> BRIEF:
I need the number of lines in the data that contain the word "estafas", and nothing beyond it.

Items from a data source
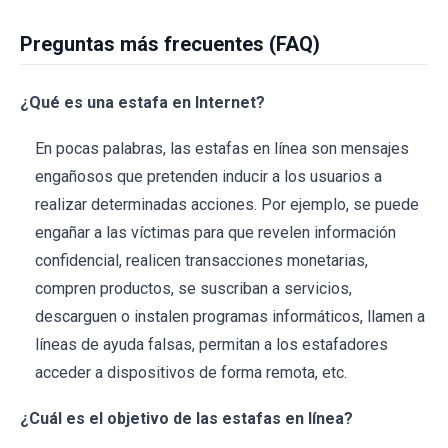
Preguntas más frecuentes (FAQ)
¿Qué es una estafa en Internet?
En pocas palabras, las estafas en línea son mensajes
engañosos que pretenden inducir a los usuarios a
realizar determinadas acciones. Por ejemplo, se puede
engañar a las víctimas para que revelen información
confidencial, realicen transacciones monetarias,
compren productos, se suscriban a servicios,
descarguen o instalen programas informáticos, llamen a
líneas de ayuda falsas, permitan a los estafadores
acceder a dispositivos de forma remota, etc.
¿Cuál es el objetivo de las estafas en línea?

> THE COMPLETED TASK:
2